My heart breaks and weeps for my poor, soft, sweet baby boy. Far too aware of what he has lost. His grief far too big for his tiny body.
I asked him today, after he slept, did he have a good sleep, dream nice dreams. Yes, he replies. He dreamt about Daddy.
I know how that is. I have those dreams too, I had one today as well. Dreams where Tony is not even there but here, alive in our present. Just today I argued with him, in my sleep, over months of unpaid child support, as if it were a divorce and not a death. (Was I thinking, as I drifted off, why didn’t he just leave, why couldn’t he just have walked away and not broken all our hearts like this….? He couldn’t, I know, didn’t want to walk away anymore than he really wanted to die.)
It’s all relative, is it not? Almost two years ago, on the eve of his sister’s birth, I remember telling my mother that I didn’t want to move my Chop out his bedroom, and to one down the hall.I didn’t want to disrupt him like that, when he loved his bedroom so much.
The irony. Not wanting to change my child’s room. And less than 18 months later his whole life was destroyed.

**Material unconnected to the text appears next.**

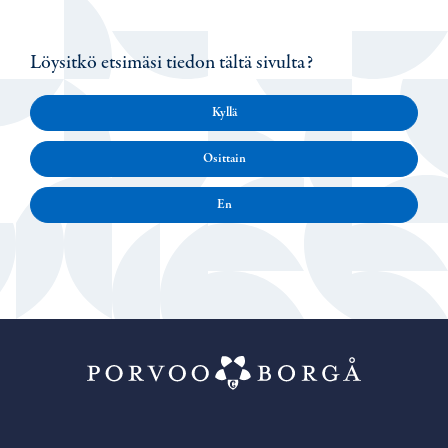
Löysitkö etsimäsi tiedon tältä sivulta?
Kyllä
Osittain
En
Porvoo – Siirr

His life, as much as mine. He lost his friends, his playgroup, daycare and swimming lessons, all the security and stability and routine that had been so carefully built up for him over his three years.
That stings. Not nearly as much as knowing he lost his father, but it hurts. I built up such a strong, happy little world for my little boy.
When it was under my control, he was so secure… I wouldn’t have changed the tiniest aspect on his life, if I had any say in it.
If hearts can break in the afterlife…. I’m guessing this is breaking Tony’s heart too.
I stood in my sunny, small kitchen, after I woke from that dream today. My children are still sleeping.
And I sobbed.
Please, please, please come back. You were just here, I could smell you and see the ink etched into your skin, taste the salt of your shoulder under my lips….
Please, please… come back. Make it stop hurting.
Today is Father’s Day in Australia. I’m trying very hard to pretend it’s not happening.